[Records from a collection]
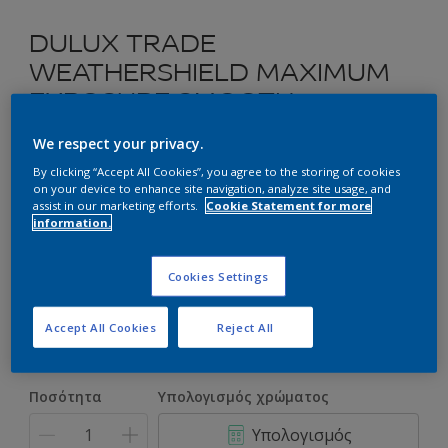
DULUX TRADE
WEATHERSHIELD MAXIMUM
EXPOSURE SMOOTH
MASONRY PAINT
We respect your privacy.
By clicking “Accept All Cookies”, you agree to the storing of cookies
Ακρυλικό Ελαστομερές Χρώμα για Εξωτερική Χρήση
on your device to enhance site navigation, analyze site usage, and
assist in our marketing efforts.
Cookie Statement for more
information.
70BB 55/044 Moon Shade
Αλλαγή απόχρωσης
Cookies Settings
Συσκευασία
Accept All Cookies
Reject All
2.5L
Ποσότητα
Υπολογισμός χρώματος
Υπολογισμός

(Description of the task) Reprint the entries above exactly, images removed.

(Task answer)
DULUX TRADE
WEATHERSHIELD MAXIMUM
EXPOSURE SMOOTH
MASONRY PAINT
We respect your privacy.
By clicking “Accept All Cookies”, you agree to the storing of cookies
Ακρυλικό Ελαστομερές Χρώμα για Εξωτερική Χρήση
on your device to enhance site navigation, analyze site usage, and
assist in our marketing efforts.
Cookie Statement for more
information.
70BB 55/044 Moon Shade
Αλλαγή απόχρωσης
Cookies Settings
Συσκευασία
Accept All Cookies
Reject All
2.5L
Ποσότητα
Υπολογισμός χρώματος
Υπολογισμός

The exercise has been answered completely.